For instance, shrimp dumplings that are made in house, and are pockets of comfort lurking in a buttery broth. Ditto for the “juicy” dumplings — essentially soup dumplings, five to an order — that burst with gingery broth as you crush one in your mouth.

Lobster is omnipresent on this fusion-y menu; there’s lobster rangoon, lobster salad wrapped in tuna, plenty of lobster specialty rolls. The crisp lobster spring rolls, with plenty of meat inside, are a luxe reimagining of a common snack. Grilled baby short ribs, by contrast, are leathery and best avoided. A few raw (or barely warmed) appetizers held more charm, such as supple flaps of yellowtail, positioned just so in ponzu sauce with slivers of jalapeño (though some seeds may still cling to the pepper, so watch out) or something called “new style sashimi” — wisps of sliced fluke soaking in a citrusy yuzu sauce and drizzle of warm olive oil.

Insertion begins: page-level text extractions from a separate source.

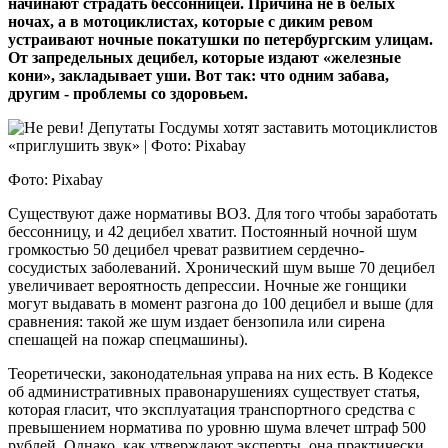
начинают страдать бессонницей. Причина не в белых
ночах, а в мотоциклистах, которые с диким ревом
устраивают ночные покатушки по петербургским улицам.
От запредельных децибел, которые издают «железные
кони», закладывает уши. Вот так: что одним забава,
другим - проблемы со здоровьем.
Фото: Pixabay
Существуют даже нормативы ВОЗ. Для того чтобы заработать
бессонницу, и 42 децибел хватит. Постоянный ночной шум
громкостью 50 децибел чреват развитием сердечно-
сосудистых заболеваний. Хронический шум выше 70 децибел
увеличивает вероятность депрессии. Ночные же гонщики
могут выдавать в момент разгона до 100 децибел и выше (для
сравнения: такой же шум издает бензопила или сирена
спешащей на пожар спецмашины).
Теоретически, законодательная управа на них есть. В Кодексе
об административных правонарушениях существует статья,
которая гласит, что эксплуатация транспортного средства с
превышением норматива по уровню шума влечет штраф 500
рублей. Однако, как утверждают эксперты, она практически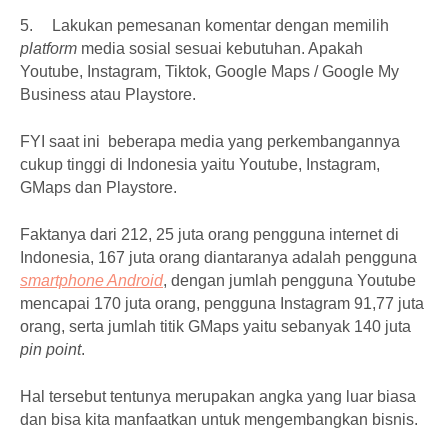
5.
Lakukan pemesanan komentar dengan memilih
platform
media sosial sesuai kebutuhan. Apakah
Youtube, Instagram, Tiktok, Google Maps / Google My
Business atau Playstore.
FYI saat ini beberapa media yang perkembangannya
cukup tinggi di Indonesia yaitu Youtube, Instagram,
GMaps dan Playstore.
Faktanya dari 212, 25 juta orang pengguna internet di
Indonesia, 167 juta orang diantaranya adalah pengguna
smartphone Android
, dengan jumlah pengguna Youtube
mencapai 170 juta orang, pengguna Instagram 91,77 juta
orang, serta jumlah titik GMaps yaitu sebanyak 140 juta
pin point
.
Hal tersebut tentunya merupakan angka yang luar biasa
dan bisa kita manfaatkan untuk mengembangkan bisnis.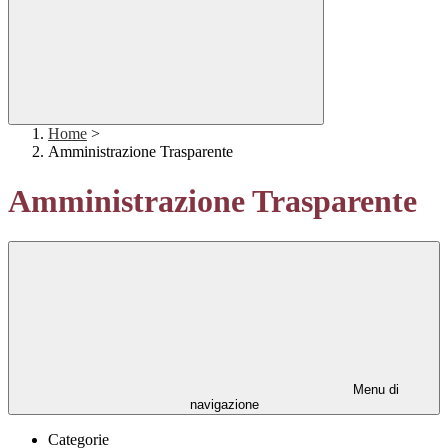
Home
>
Amministrazione Trasparente
Amministrazione Trasparente
Menu di
navigazione
Categorie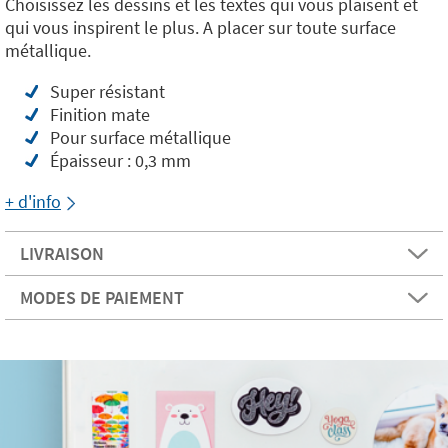
Choisissez les dessins et les textes qui vous plaisent et
qui vous inspirent le plus. A placer sur toute surface
métallique.
Super résistant
Finition mate
Pour surface métallique
Épaisseur : 0,3 mm
+ d'info
LIVRAISON
MODES DE PAIEMENT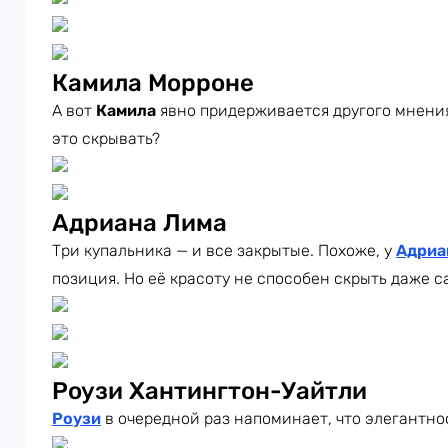
Камила Морроне
А вот
Камила
явно придерживается другого мнения
это скрывать?
Адриана Лима
Три купальника — и все закрытые. Похоже, у
Адри
позиция. Но её красоту не способен скрыть даже 
Роузи Хантингтон-Уайтли
Роузи
в очередной раз напоминает, что элегантно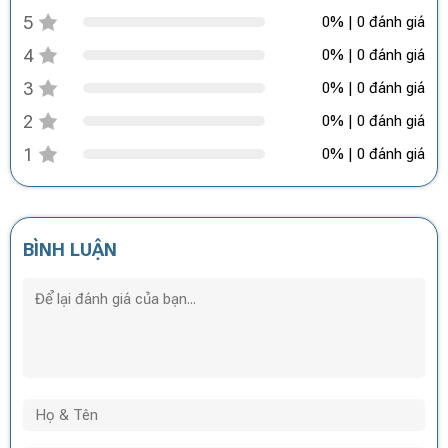
5
0% | 0 đánh giá
4
0% | 0 đánh giá
3
0% | 0 đánh giá
2
0% | 0 đánh giá
1
0% | 0 đánh giá
BÌNH LUẬN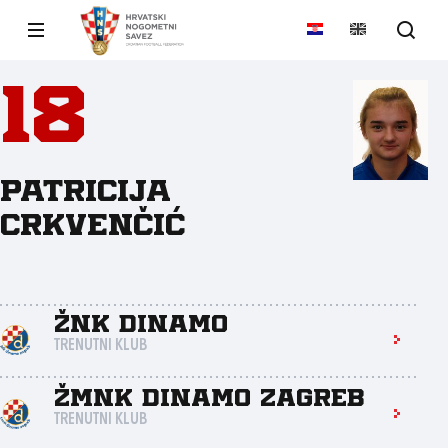
18
Patricija
Crkvenčić
ŽNK Dinamo
TRENUTNI KLUB
ŽMNK Dinamo Zagreb
TRENUTNI KLUB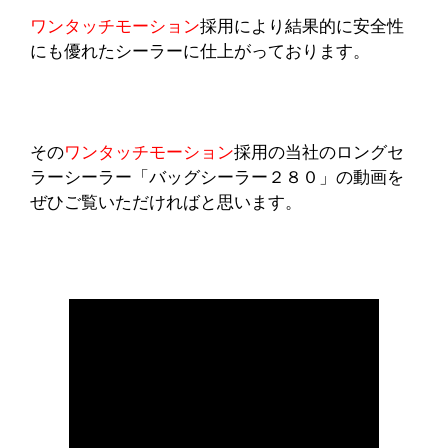
ワンタッチモーション
採用により結果的に安全性
にも優れたシーラーに仕上がっております。
その
ワンタッチモーション
採用の当社のロングセ
ラーシーラー「バッグシーラー２８０」の動画を
ぜひご覧いただければと思います。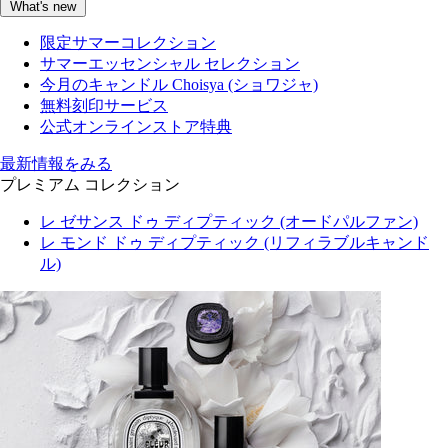
What's new
限定サマーコレクション
サマーエッセンシャル セレクション
今月のキャンドル Choisya (ショワジャ)
無料刻印サービス
公式オンラインストア特典
最新情報をみる
プレミアム コレクション
レ ゼサンス ドゥ ディプティック (オードパルファン)
レ モンド ドゥ ディプティック (リフィラブルキャンド
ル)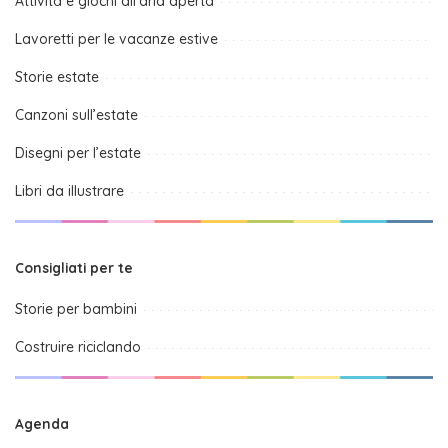
Attività e giochi all’aria aperta
Lavoretti per le vacanze estive
Storie estate
Canzoni sull’estate
Disegni per l’estate
Libri da illustrare
Consigliati per te
Storie per bambini
Costruire riciclando
Agenda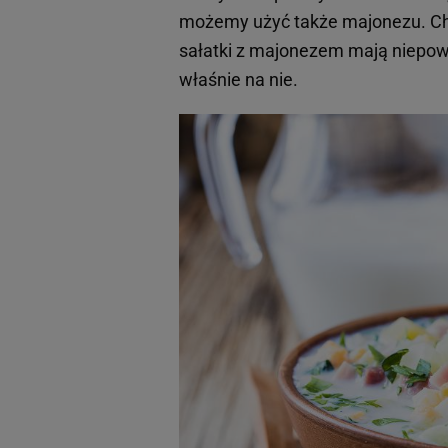
możemy użyć także majonezu. Choć 
sałatki z majonezem mają niepow
właśnie na nie.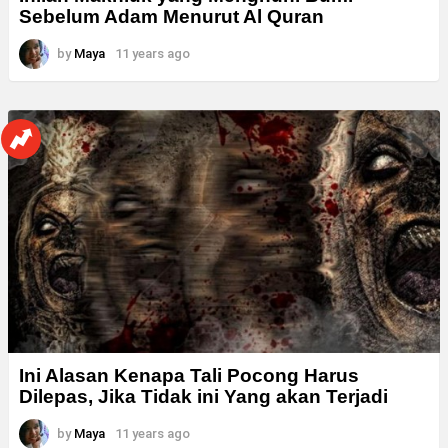
Sebelum Adam Menurut Al Quran
by
Maya
11 years ago
Ini Alasan Kenapa Tali Pocong Harus
Dilepas, Jika Tidak ini Yang akan Terjadi
by
Maya
11 years ago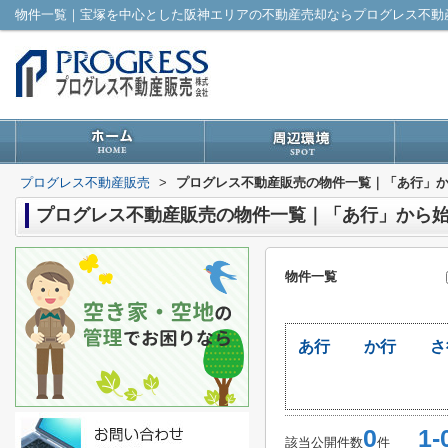
プログレス不動産販売
>
プログレス不動産販売の物件一覧｜「あ行」
プログレス不動産販売の物件一覧｜「あ行」から
物件一覧
あ行
か行
さ
0
1-
該当公開件数
件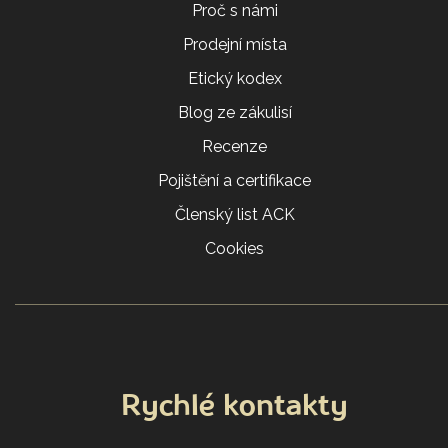
Proč s námi
Prodejní místa
Etický kodex
Blog ze zákulisí
Recenze
Pojištění a certifikace
Členský list ACK
Cookies
Rychlé kontakty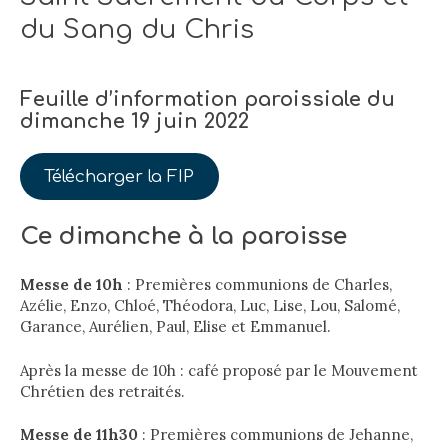
du Sang du Chris
Feuille d’information paroissiale du
dimanche 19 juin 2022
Télécharger la FIP
Ce dimanche à la paroisse
Messe de 10h
: Premières communions de Charles,
Azélie, Enzo, Chloé, Théodora, Luc, Lise, Lou, Salomé,
Garance, Aurélien, Paul, Elise et Emmanuel.
Après la messe de 10h : café proposé par le Mouvement
Chrétien des retraités.
Messe de 11h30
: Premières communions de Jehanne,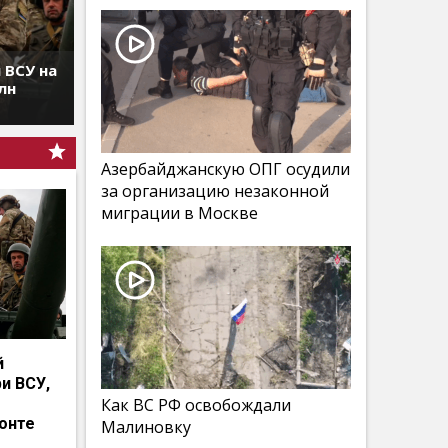
 ВСУ на
лн
Азербайджанскую ОПГ осудили
за организацию незаконной
миграции в Москве
й
и ВСУ,
Как ВС РФ освобождали
онте
Малиновку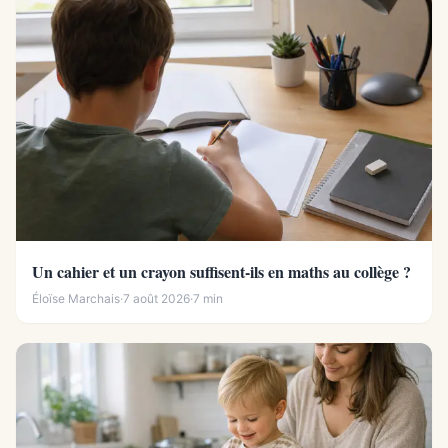
Un cahier et un crayon suffisent-ils en maths au collège ?
Éloïse Marchais
·
7 août 2026
·
7 min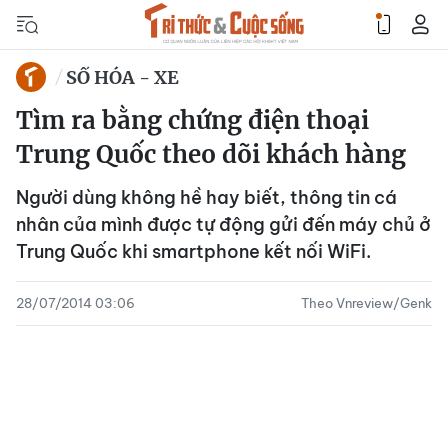
SỐ HÓA - XE
Tìm ra bằng chứng điện thoại
Trung Quốc theo dõi khách hàng
Người dùng không hề hay biết, thông tin cá
nhân của mình được tự động gửi đến máy chủ ở
Trung Quốc khi smartphone kết nối WiFi.
28/07/2014 03:06
Theo Vnreview/Genk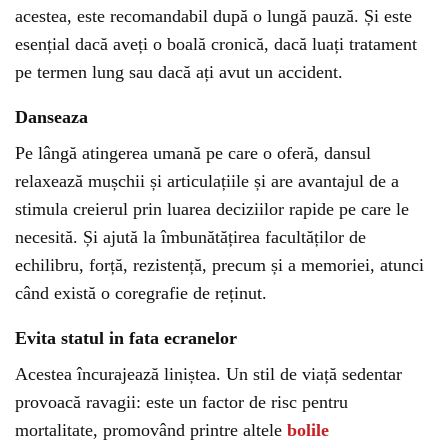
acestea, este recomandabil după o lungă pauză. Și este
esențial dacă aveți o boală cronică, dacă luați tratament
pe termen lung sau dacă ați avut un accident.
Danseaza
Pe lângă atingerea umană pe care o oferă, dansul
relaxează mușchii și articulațiile și are avantajul de a
stimula creierul prin luarea deciziilor rapide pe care le
necesită. Și ajută la îmbunătățirea facultăților de
echilibru, forță, rezistență, precum și a memoriei, atunci
când există o coregrafie de reținut.
Evita statul in fata ecranelor
Acestea încurajează liniștea. Un stil de viață sedentar
provoacă ravagii: este un factor de risc pentru
mortalitate, promovând printre altele
bolile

The sushi itself is a mixed bag: While the cuts can be floppy, fresh and generous, the rice is underseasoned and might crumble apart during a chopstick lift. Better, in both structure and substance, is sashimi, sliced like thick jewels. A “love boat” for two — but that really can feed three or even four — is loaded with both sushi and sashimi, from the usual suspects (salmon, yellowtail, two kinds of tuna) to unagi, octopus and more of that striped jack. It’s a deal at $60, which also lands you a specialty roll. We devoured the 2017, a tumble of multiple fish smeared with miso sauce. The list of specialty rolls is so long that it almost becomes a blur. But the rolls are pretty to look at, well-proportioned and sometimes include unusual accents such as green beans, seared filet mignon and banana tempura.

The rest of Sam’s menu lassoes various Asian cuisines; true to them, the fried rice is quite elegant, but hibachi-grilled meats and fish nearly drown in overly salty sauce and nabeyaki udon is almost clunky — among its disparate parts are giant broccoli spears.

And then there is the orange clam. Sometime during the meal, it may be proferred — a special that was pushed during two visits, possibly because it’s something of an acquired taste. This giant clam is chopped into coins, served dramatically on a bamboo platform alongside its giant shell with a tangy dipping sauce and an orchid accent (there are lots of orchids here). The flesh is chewy, super briny and has a long finish — one that might seem interminably long to some.

Sam’s sake list is solid, with attractive choices at multiple price points. There’s also Japanese beer and generous pours of wine, as well as an exuberant cocktail menu — but one that must wait for the liquor license to come through. By then, enough people may have discovered Sam’s to jump-start the shipments of special fish, so those early aspirations can come to be.